I have a massive amount of input data (that's why I use Hadoop) and there are multiple tasks that can be solved with various MapReduce steps of which the first mapper needs all the data as input.
My goal: Compute these different tasks as fast as possible.
I currently let them run sequentially each reading in all the data. I assume it will be faster when combining the tasks and executing their similar parts (like feeding all data to the mapper) only once.
I was wondering if and how I can combine these tasks. For every input key/value pair the mapper could emit a "super key" that includes a task id and the task specific key data along with a value. This way reducers would get key/value pairs for a task and a task-specific key and could decide when seeing the "superkey" which task to perform on the included key and values.
In pseudo code:
map(key, value):
emit(SuperKey("Task 1", IncludedKey), value)
emit(SuperKey("Task 2", AnotherIncludedKey), value)
reduce(key, values):
if key.taskid == "Task 1":
for value in values:
// do stuff with key.includedkey and value
else:
// do something else
The key could be a WritableComparable
which can include all the necessary information.

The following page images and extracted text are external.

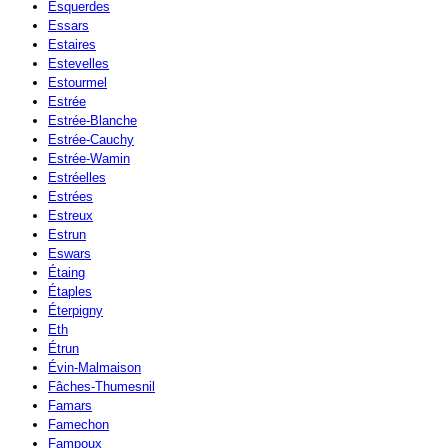
Esquerdes
Essars
Estaires
Estevelles
Estourmel
Estrée
Estrée-Blanche
Estrée-Cauchy
Estrée-Wamin
Estréelles
Estrées
Estreux
Estrun
Eswars
Étaing
Étaples
Éterpigny
Eth
Étrun
Évin-Malmaison
Fâches-Thumesnil
Famars
Famechon
Fampoux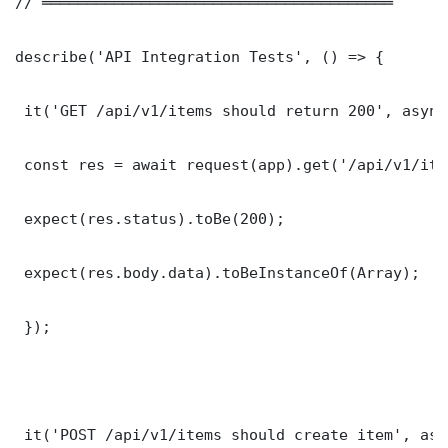
// ═══════════════════════════════════════

describe('API Integration Tests', () => {

 it('GET /api/v1/items should return 200', async
 const res = await request(app).get('/api/v1/item
 expect(res.status).toBe(200);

Note: the pseudo code suggests a terrible architecture and it can definitely be done in a smarter way.
My questions are:
- Is this a sensible approach?
- Are there better alternatives?
- Does it have some terrible drawback?
- Would I need a custom
Partitioner
class for this approach?
Context: The data consists of some millions of RDF quadruples and the tasks are to calculate clusters, statistics and similarities. Some tasks can be solved easily with just Hadoop Counters in a reducer, but some need multiple MapReduce steps.
The computation will eventually take place on Amazon's Elastic MapReduce. All tasks are to be computed on the whole dataset and as fast as possible.